Фрэнку стало казаться, что его тело действительно превратилось во что-то эфемерное, что могло с лёгкостью смешаться с воздухом, однако манящей мечте о расщеплении на мельчайшие частицы мешала чудовищная боль в желудке и повторяющиеся приступы тошноты. Ноги отказывались двигаться; от усталости организм попросту не мог функционировать, как если бы Фрэнка кто-то выключил. Освальд тоже начал валиться на землю, как подкошенный. Заряд энергии, оставшийся после тюремной жрачки, окончательно иссяк, и путникам необходимо было найти какое-нибудь пропитание.
Фрэнк только и думал, что о еде. Никогда он ещё так часто не представлял себе, как набивает брюхо различными деликатесами и блюдами; жареное, сочащееся кровью и маслом мясо; жирный стейк, который тает во рту… Еда, много еды, в еде спасение, еда даёт человеку выжить…
На обочине беглецы наткнулись на несколько человеческих трупов. Они были чёрными от разложения; кожа на черепе была соскоблена, а грудные клетки были как бы разорваны изнутри. Не стоило труда догадаться, что в прошлом эти трупы являлись зомби.

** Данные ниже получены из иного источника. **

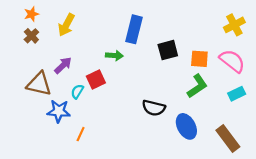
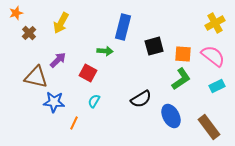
orange star: (31, 14) -> (16, 13), moved
red square: (96, 80) -> (88, 73), turned -36
cyan semicircle: (77, 92) -> (94, 101), moved
black semicircle: (154, 108) -> (141, 99), turned -45

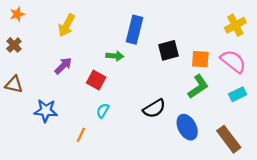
brown cross: (29, 33) -> (14, 45), moved
brown triangle: (36, 77) -> (14, 84), moved, size x0.7
blue star: (54, 102) -> (46, 111), moved

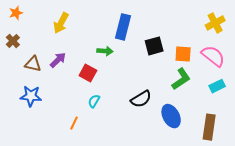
brown triangle: (14, 84) -> (33, 64), moved
blue star: (46, 111) -> (31, 96), moved
brown rectangle: (229, 139) -> (209, 127), turned 45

Освальд опустился на четвереньки и приблизился к телам.
Фрэнк до последнего пытался отогнать от себя момент осознания, но желание есть было куда сильнее любых нравственных установок, и без слов он присел к Освальду.
Руки страшно дрожали, и когда Фрэнк прикоснулся к трупу, то почувствовал что-то близкое, знакомое; в то же мгновение в памяти возникли все те впечатления, которые остались у него после рытья могильников. И почему-то Фрэнку перестала казаться варварской идея съесть мёртвые тела. Любое живое существо можно воспринимать в качестве пищи. Тем более сейчас, когда от этого зависело выживание…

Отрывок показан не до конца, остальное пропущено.